Stored data entries:
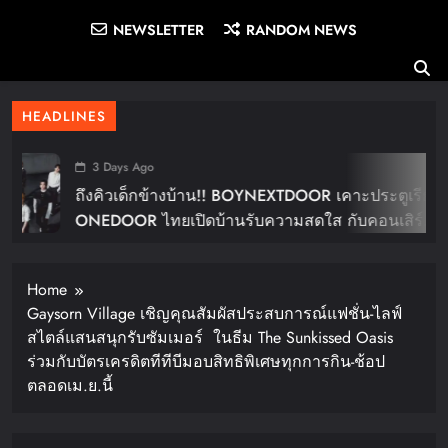
NEWSLETTER
RANDOM NEWS
HEADLINES
3 Days Ago
ถึงคิวเด็กข้างบ้าน!! BOYNEXTDOOR เคาะประตูเรียก
ONEDOOR ไทยเปิดบ้านรับความสดใส กับคอนเสิร์ต
ใหญ่ในไทย “BOYNEXTDOOR TOUR ‘KNOCK ON
Vol.2’ IN BANGKOK” ปักดีเดย์ 30 ม.ค. ปีหน้า!!
Home
Gaysorn Village เชิญคุณสัมผัสประสบการณ์แฟชั่น-ไลฟ์
สไตล์แสนสนุกรับซัมเมอร์ ในธีม The Sunkissed Oasis
ร่วมกับบัตรเครดิตทีทีบีมอบสิทธิพิเศษทุกการกิน-ช้อป
ตลอดเม.ย.นี้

- [PROBLEM DETAILS]: Report each line of the data in which "BOYNEXTDOOR" occurs.

- [RESULT OF THE TASK]:
ถึงคิวเด็กข้างบ้าน!! BOYNEXTDOOR เคาะประตูเรียก
ใหญ่ในไทย “BOYNEXTDOOR TOUR ‘KNOCK ON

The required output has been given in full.